Critics who have argued against her release have said that the ocean water would be foreign to her. Garrett countered that these arguments are unfounded. Tokitae has been heard making calls that are distinctly used by her pod.
“They show that she still uses those, that she didn’t just lose her past, that she’s still a Southern Resident in her own memory and her own understanding,” Garrett said. “The whole industry and most of the world underestimates orcas, to not recognize they are members of families and societies and they have deep cultural roots. She still has those.”
There have also been concerns about her age. At 56, she is considered geriatric, but as Garrett pointed out, that doesn’t mean she won’t have any time left to enjoy retirement. On the contrary, her presumed mother, L25, is 90 years old.

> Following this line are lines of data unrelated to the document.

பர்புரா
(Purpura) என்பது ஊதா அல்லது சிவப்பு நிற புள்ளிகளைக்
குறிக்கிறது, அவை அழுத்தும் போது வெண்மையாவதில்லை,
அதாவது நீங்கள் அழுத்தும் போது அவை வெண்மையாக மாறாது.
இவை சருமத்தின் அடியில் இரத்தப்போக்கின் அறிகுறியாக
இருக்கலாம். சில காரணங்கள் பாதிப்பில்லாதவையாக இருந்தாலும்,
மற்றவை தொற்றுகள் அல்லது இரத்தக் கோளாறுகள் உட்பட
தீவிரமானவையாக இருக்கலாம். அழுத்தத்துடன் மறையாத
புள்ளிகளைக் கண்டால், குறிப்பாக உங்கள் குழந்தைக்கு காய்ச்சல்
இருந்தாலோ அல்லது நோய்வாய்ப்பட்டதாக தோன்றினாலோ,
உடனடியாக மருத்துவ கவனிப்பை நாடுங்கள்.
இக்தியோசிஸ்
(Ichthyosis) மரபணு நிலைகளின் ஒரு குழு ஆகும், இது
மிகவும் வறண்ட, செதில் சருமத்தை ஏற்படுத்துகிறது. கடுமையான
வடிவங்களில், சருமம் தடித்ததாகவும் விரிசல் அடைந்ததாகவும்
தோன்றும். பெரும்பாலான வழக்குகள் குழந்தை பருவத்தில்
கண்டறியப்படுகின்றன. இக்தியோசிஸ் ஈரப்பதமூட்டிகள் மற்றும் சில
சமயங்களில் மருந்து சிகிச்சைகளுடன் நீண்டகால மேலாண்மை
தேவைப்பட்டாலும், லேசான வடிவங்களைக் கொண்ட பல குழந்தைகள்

The challenge will be finding a place for her to retire, something the Lummi Tribe is currently working to figure out.
“Boy, the heat is on,” Garrett said. “They better find a place and get ready for her, because I think she may be coming home soon.”
Numbers of orcas in the wild seem to be holding steady, with some impacts from climate change and other factors.
“We know the pollutants are causing some harm to their reproductive systems in combination with lack of salmon,” Berta said.
The common misconception people have about Berta and Garrett is that they are always out on boats tracking the whales. In reality, the couple serve as the conduit for Orca Network. Just like Tokitae, they’d like to retire at some point.
“I want time so we can go watch the whales again,” Berta said.
She is looking forward to seeing the next generation take the nonprofit organization on.
“We’re making the foundation so Orca Network can keep going for as many decades as we have whales around,” she said.